TASK PROMPT: Would you return every entry below exactly as written, without its images?

DATA:
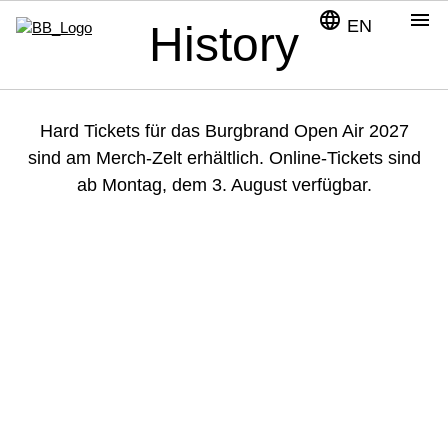
language
menu
EN
History
Hard Tickets für das Burgbrand Open Air 2027
sind am Merch-Zelt erhältlich. Online-Tickets sind
ab Montag, dem 3. August verfügbar.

TASK RESULT:
language
menu
EN
History
Hard Tickets für das Burgbrand Open Air 2027
sind am Merch-Zelt erhältlich. Online-Tickets sind
ab Montag, dem 3. August verfügbar.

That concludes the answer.